→ WHAT THIS TASK INVOLVES
Which lines in the records below include the word "Friesland"? Report each of them in full.

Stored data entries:
- - -
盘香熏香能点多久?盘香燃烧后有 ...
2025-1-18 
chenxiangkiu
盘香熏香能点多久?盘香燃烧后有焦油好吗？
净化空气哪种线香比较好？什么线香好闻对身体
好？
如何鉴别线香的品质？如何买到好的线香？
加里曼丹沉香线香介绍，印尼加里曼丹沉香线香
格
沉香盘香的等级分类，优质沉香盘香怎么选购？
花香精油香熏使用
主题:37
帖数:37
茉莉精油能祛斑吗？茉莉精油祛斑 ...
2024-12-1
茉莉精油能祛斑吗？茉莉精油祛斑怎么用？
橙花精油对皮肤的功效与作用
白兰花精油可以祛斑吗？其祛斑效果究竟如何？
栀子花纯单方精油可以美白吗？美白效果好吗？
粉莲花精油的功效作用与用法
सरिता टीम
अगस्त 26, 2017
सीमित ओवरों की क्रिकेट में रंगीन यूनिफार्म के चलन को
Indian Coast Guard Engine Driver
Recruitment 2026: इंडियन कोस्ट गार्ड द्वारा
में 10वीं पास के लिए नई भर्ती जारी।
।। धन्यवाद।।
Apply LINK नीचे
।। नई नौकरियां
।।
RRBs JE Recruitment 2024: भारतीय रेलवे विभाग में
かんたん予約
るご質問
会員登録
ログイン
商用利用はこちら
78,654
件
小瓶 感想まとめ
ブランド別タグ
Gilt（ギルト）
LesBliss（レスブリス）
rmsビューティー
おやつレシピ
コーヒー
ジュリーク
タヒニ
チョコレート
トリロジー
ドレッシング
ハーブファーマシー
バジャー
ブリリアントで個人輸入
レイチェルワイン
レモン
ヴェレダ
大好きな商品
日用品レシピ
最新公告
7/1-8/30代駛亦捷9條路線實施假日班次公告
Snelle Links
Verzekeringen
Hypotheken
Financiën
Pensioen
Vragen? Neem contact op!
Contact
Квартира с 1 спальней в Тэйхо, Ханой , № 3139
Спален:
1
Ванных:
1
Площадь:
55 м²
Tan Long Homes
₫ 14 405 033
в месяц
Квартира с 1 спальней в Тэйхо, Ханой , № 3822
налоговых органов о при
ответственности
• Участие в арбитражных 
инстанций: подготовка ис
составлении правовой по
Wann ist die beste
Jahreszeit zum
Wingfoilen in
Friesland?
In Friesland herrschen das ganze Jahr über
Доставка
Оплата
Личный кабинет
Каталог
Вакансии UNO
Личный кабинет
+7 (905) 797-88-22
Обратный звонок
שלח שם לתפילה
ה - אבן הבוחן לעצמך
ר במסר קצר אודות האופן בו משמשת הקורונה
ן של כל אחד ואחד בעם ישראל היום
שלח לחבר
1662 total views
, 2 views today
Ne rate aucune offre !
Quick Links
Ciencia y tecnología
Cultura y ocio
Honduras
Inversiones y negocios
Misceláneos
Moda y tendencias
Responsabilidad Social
- - -
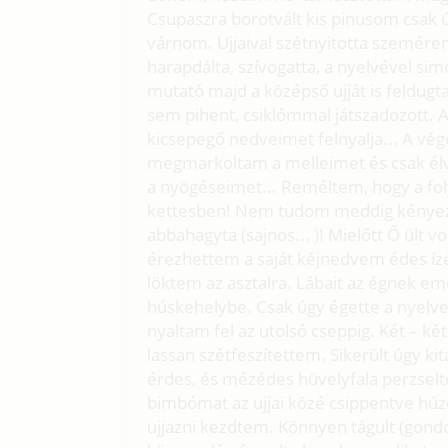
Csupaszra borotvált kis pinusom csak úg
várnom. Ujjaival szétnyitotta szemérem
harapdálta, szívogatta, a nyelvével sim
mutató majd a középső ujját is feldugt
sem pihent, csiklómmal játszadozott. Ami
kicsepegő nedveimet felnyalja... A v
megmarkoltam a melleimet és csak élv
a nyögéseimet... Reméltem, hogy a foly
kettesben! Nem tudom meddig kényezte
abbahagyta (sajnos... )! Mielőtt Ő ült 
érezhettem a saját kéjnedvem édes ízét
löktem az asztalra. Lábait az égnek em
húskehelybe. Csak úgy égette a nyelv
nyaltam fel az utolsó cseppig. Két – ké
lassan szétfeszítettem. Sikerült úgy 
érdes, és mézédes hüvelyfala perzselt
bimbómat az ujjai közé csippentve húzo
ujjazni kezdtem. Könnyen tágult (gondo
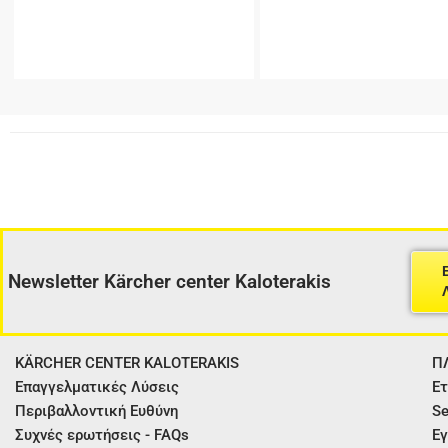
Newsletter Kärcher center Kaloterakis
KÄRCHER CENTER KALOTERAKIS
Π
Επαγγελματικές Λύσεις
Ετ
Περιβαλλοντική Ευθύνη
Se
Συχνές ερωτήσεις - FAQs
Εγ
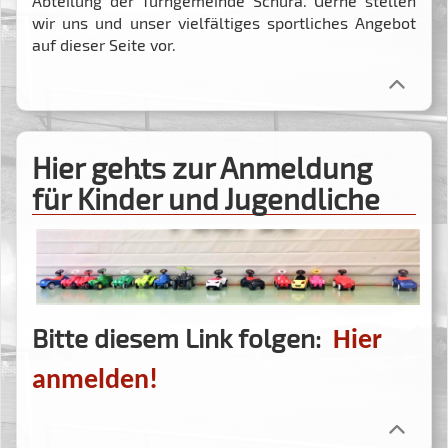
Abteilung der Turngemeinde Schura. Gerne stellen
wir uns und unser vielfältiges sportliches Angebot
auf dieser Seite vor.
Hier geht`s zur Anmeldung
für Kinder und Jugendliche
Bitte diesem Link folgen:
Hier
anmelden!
- - -
→ REPLY TO THE TASK
Friesland?
In Friesland herrschen das ganze Jahr über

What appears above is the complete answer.